— Try it —
Omitting all images, set down every line below exactly as it appears.

Given records section start

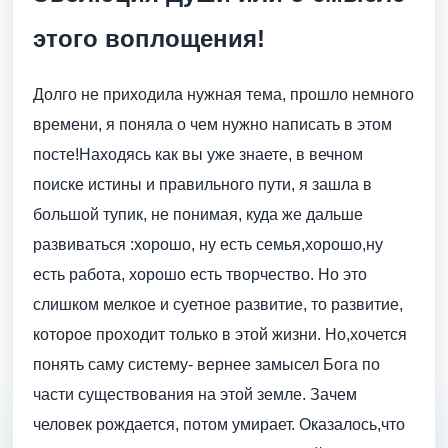
этого воплощения!
Долго не приходила нужная тема, прошло немного
времени, я поняла о чем нужно написать в этом
посте!Находясь как вы уже знаете, в вечном
поиске истины и правильного пути, я зашла в
большой тупик, не понимая, куда же дальше
развиваться :хорошо, ну есть семья,хорошо,ну
есть работа, хорошо есть творчество. Но это
слишком мелкое и суетное развитие, то развитие,
которое проходит только в этой жизни. Но,хочется
понять саму систему- вернее замысел Бога по
части существования на этой земле. Зачем
человек рождается, потом умирает. Оказалось,что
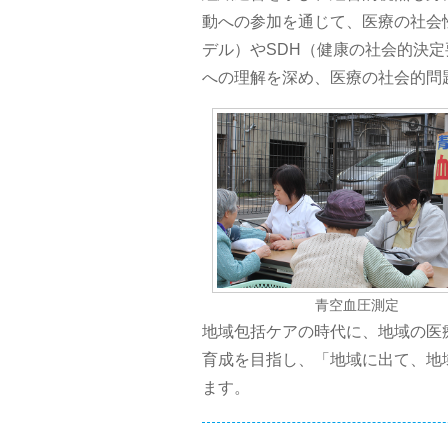
動への参加を通じて、医療の社会性やB
デル）やSDH（健康の社会的決定
への理解を深め、医療の社会的問
青空血圧測定
地域包括ケアの時代に、地域の医
育成を目指し、「地域に出て、地
ます。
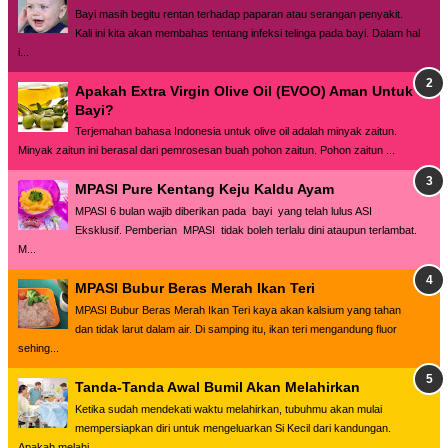
Bayi masih begitu rentan terhadap paparan atau serangan penyakit.
Kali ini kita akan membahas tentang infeksi telinga pada bayi. Dalam hal
i...
Apakah Extra Virgin Olive Oil (EVOO) Aman Untuk
Bayi?
Terjemahan bahasa Indonesia untuk olive oil adalah minyak zaitun.
Minyak zaitun ini berasal dari pemrosesan buah pohon zaitun. Pohon zaitun ...
MPASI Pure Kentang Keju Kaldu Ayam
MPASI 6 bulan wajib diberikan pada bayi yang telah lulus ASI
Eksklusif. Pemberian MPASI tidak boleh terlalu dini ataupun terlambat.
M...
MPASI Bubur Beras Merah Ikan Teri
MPASI Bubur Beras Merah Ikan Teri kaya akan kalsium yang tahan
dan tidak larut dalam air. Di samping itu, ikan teri mengandung fluor
sehing...
Tanda-Tanda Awal Bumil Akan Melahirkan
Ketika sudah mendekati waktu melahirkan, tubuhmu akan mulai
mempersiapkan diri untuk mengeluarkan Si Kecil dari kandungan.
Apakah melahi...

Given records section end

— Written reply —
этого воплощения!
Долго не приходила нужная тема, прошло немного
времени, я поняла о чем нужно написать в этом
посте!Находясь как вы уже знаете, в вечном
поиске истины и правильного пути, я зашла в
большой тупик, не понимая, куда же дальше
развиваться :хорошо, ну есть семья,хорошо,ну
есть работа, хорошо есть творчество. Но это
слишком мелкое и суетное развитие, то развитие,
которое проходит только в этой жизни. Но,хочется
понять саму систему- вернее замысел Бога по
части существования на этой земле. Зачем
человек рождается, потом умирает. Оказалось,что
動への参加を通じて、医療の社会性やB
デル）やSDH（健康の社会的決定
への理解を深め、医療の社会的問
青空血圧測定
地域包括ケアの時代に、地域の医
育成を目指し、「地域に出て、地
ます。
Bayi masih begitu rentan terhadap paparan atau serangan penyakit.
Kali ini kita akan membahas tentang infeksi telinga pada bayi. Dalam hal
i...
Apakah Extra Virgin Olive Oil (EVOO) Aman Untuk
Bayi?
Terjemahan bahasa Indonesia untuk olive oil adalah minyak zaitun.
Minyak zaitun ini berasal dari pemrosesan buah pohon zaitun. Pohon zaitun ...
MPASI Pure Kentang Keju Kaldu Ayam
MPASI 6 bulan wajib diberikan pada bayi yang telah lulus ASI
Eksklusif. Pemberian MPASI tidak boleh terlalu dini ataupun terlambat.
M...
MPASI Bubur Beras Merah Ikan Teri
MPASI Bubur Beras Merah Ikan Teri kaya akan kalsium yang tahan
dan tidak larut dalam air. Di samping itu, ikan teri mengandung fluor
sehing...
Tanda-Tanda Awal Bumil Akan Melahirkan
Ketika sudah mendekati waktu melahirkan, tubuhmu akan mulai
mempersiapkan diri untuk mengeluarkan Si Kecil dari kandungan.
Apakah melahi...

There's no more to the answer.